= Financial toxicity =

Financial toxicity describes the negative impact medical expenses can have on patients in terms of their health-related quality of life. It leads to negative mental and physical effects as well as, in some cases, bankruptcy, loss of job or income, or even homelessness.

==Background==
The term financial toxicity was used in a 2009 article about the cancer drug industry "as a side effect of cancer drug treatment, along with nausea and hair loss".

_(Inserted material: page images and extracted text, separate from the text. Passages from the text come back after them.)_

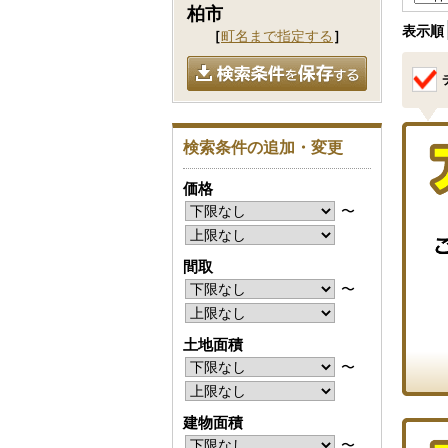
柏市
表示順
［
町名まで指定する
］
検索条件の追加・変更
価格
〜
間取
〜
土地面積
〜
建物面積
〜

The cost of medical treatment has become a major complication of treatment in the United States, leading to suffering comparable to physical suffering and damaging a person's ability to recover from their illness, according to a 2013 study published in The Oncologist Journal. Patients can forgo treatments or opt for less-cost treatments, which can have a negative impact on their health.

==Prevalence==
In a study from Oregon, almost 20% of older adults with advanced cancer experienced financial toxicity. This was assessed using 3 simple questions: "At any time in the past 3 months have you taken less medication than was prescribed for you because of the cost?" (Delayed medications); the second question was, "When you think about the amount of income that you have available in a typical month, is there enough for your food and housing costs?" (income available) and the third question was, "When you think about the amount of income that you have available in a typical month, is it enough for things you really need like clothing, medicine, repairs to the home or transportation" (enough income).

==Risk factors==
As of 2020, preexisting debt, prediagnosis conditions, type of employment like hourly versus salaried, and asset levels are "areas in need of further study" according to the National Cancer Institute. Certain types of cancer treatments requiring daily attendance to a clinic or healthcare provider can increase the risk of financial toxicity on patients.

==Interventions==
Since 2009, the American Society of Clinical Oncology has recommended ~ guidance on how healthcare professionals talk to patients about costs. Providing financial information and counseling patients with "financial navigators" have been suggested. However, cancer treatment cost information is transparent.

Increasing insurance accessibility and putting trauma-informed treatment practices in place, with the result that health insurance helps lessen financial toxicity.